Anyone else feeding sardines?

Note: I'll add about 3 - 4 per meal when I do include it, and count it in with the MM.


----------



## allieg (Nov 4, 2008)

How about smelt? If fish is fish I think it is cheap and smelt season is coming up with ice fishing.

Do you have Grimmi back yet? If not is there any time frame set to get him home?


----------



## JakodaCD OA (May 14, 2000)

Patti I haven't done fresh sardines,, but lately at the fish market i work at, we've been getting in smelts (small, they look like big minnows,,maybe a relative of sardines?) I've brought some home and tossed the furkids a few, they love em and they are pretty cheap to!
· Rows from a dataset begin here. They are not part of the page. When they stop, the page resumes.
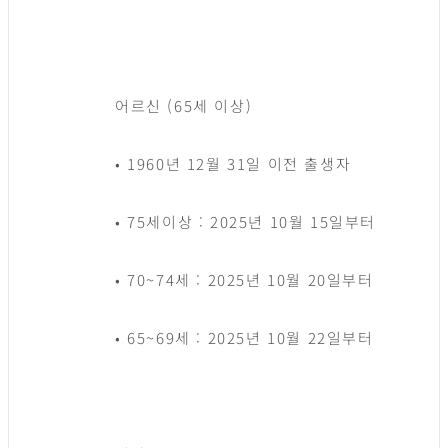
어르신 (65세 이상)
• 1960년 12월 31일 이전 출생자
• 75세이상 : 2025년 10월 15일부터
• 70~74세 : 2025년 10월 20일부터
• 65~69세 : 2025년 10월 22일부터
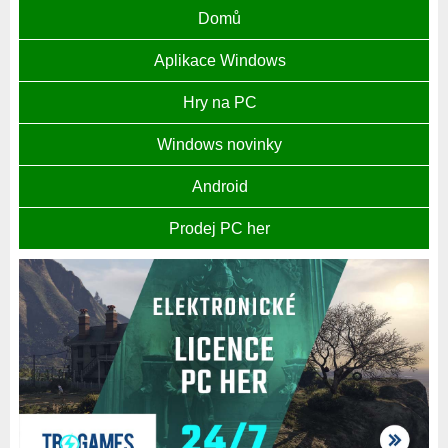
Domů
Aplikace Windows
Hry na PC
Windows novinky
Android
Prodej PC her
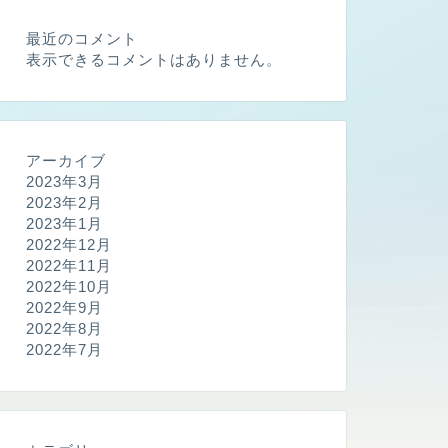
最近のコメント
表示できるコメントはありません。
アーカイブ
2023年3月
2023年2月
2023年1月
2022年12月
2022年11月
2022年10月
2022年9月
2022年8月
2022年7月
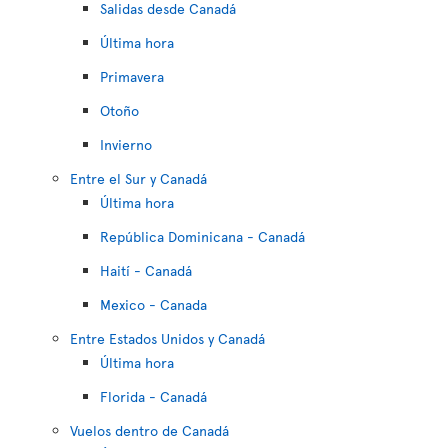
Salidas desde Canadá
Última hora
Primavera
Otoño
Invierno
Entre el Sur y Canadá
Última hora
República Dominicana - Canadá
Haití - Canadá
Mexico - Canada
Entre Estados Unidos y Canadá
Última hora
Florida - Canadá
Vuelos dentro de Canadá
These come in gutted and heads off..


----------



## allieg (Nov 4, 2008)

Hey I just suggested that....
Great minds think alike...


----------



## JakodaCD OA (May 14, 2000)

LOL,,tooo funny,,I guess its 'smelt' season,,alot of people eat them for the holidays??? I dunno, they look like big minnows to me!


----------



## Brightelf (Sep 5, 2001)

Thanks Allie and Diane.







I'll check out smelt too. Sardines are also cheap. I'll look around to see who has smelt whole and frozen, if i can't find sardines from the usual sources. Thanks for the ideas! I'm not set up yet here in my little apartment, but almost, for Grimm to return to me. I'll update when he's home for sure!


----------



## aubie (Dec 22, 2008)

My raw provider sells 5 lb bags of frozen sardines, I think I'm going to get some next order, just to add something different in.


----------



## mspiker03 (Dec 7, 2006)

I've fed fresh/frozen sardines before (actually have some in the freezer right now!).


----------



## Brightelf (Sep 5, 2001)

Cool! Oma's Price sells them in 2 lb bags. I am going to order some next time. Grimm LOVES fish! They're a big deal for him. I like seeing him eat a "whole" food. he doesn't get fish in every meal, but, it's a thrill for him when he gets them!


----------



## LJsMom (Jan 6, 2008)

Do you thaw them or serve frozen?


----------



## JakodaCD OA (May 14, 2000)

I have been feeding the smelts fresh , if I got them frozen , I'd probably thaw them out to )


----------



## Brightelf (Sep 5, 2001)

I keep them in the freezer, 'till 10 minutes before a meal. Then, I put about 3 - 4 little fish in a bowl of warm water while I get the rest of the meal ready. By the time the meal is prepared, I just dump out the warm water, toss the fishies atop the meal, and one very HAPPY dog gets his fish atop his meal!


----------



## mspiker03 (Dec 7, 2006)

I feed partially frozen. Thawed out raw fish is stinky!!! (at least to me)


----------



## Brightelf (Sep 5, 2001)

You're right, it is a bit, uh, aromatic.














But to Grimm, this enhances the experience!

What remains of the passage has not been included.